Was wäre die Welt für ein trister Ort ohne die wortgewandten und allgemeinbildungserweiternden Kolumnen von Axel Hacke! "...Wir haben nichts zu verlieren als Langeweile, Ödnis und Verblödung"- um mit den Worten des Autors zu sprechen- und dagegen arbeitet er in 1001 Kolumnen tapfer an: da gibt es wunderbare Verhörer wie "Malcolm, you sexy thing", "Gold, Weiber und Möhren" (Geschenke der drei Könige aus dem Morgenland!), es geht ins "Reich der verlorenen Dinge", zum schönen "Gevül", dass sich beim "Lesenlernen mit Luis" einstellt; "am schönsten aber ist das Schreibenlernen" (alle Eltern von Schulkindern erkennen sich wieder!).

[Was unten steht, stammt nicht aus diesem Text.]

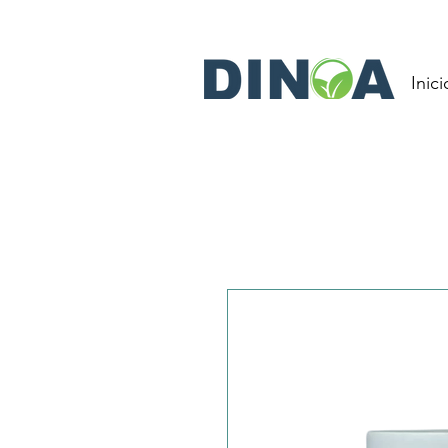
Inici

Und wenn man endlich durch Gespräche mit seinem Kühlschrank Bosch erfährt, worum es sich bei "Apocolocyntosis" handelt, danach die "Wegschmeißer und Behalter " kennenlernt, sich in "Falsche Schlangen" verirrt und durch das "Nationalarchiv des Alltags" wieder auf Kurs kommt sowie schließlich mit ganz neuen Ideen zur Belebung der Politik konfrontiert wird ("The Choice of Germany", "Wer nicht wählen will, muss fühlen")- dann wünscht man sich einfach: weiter im Text! Es lebe die Kolumne!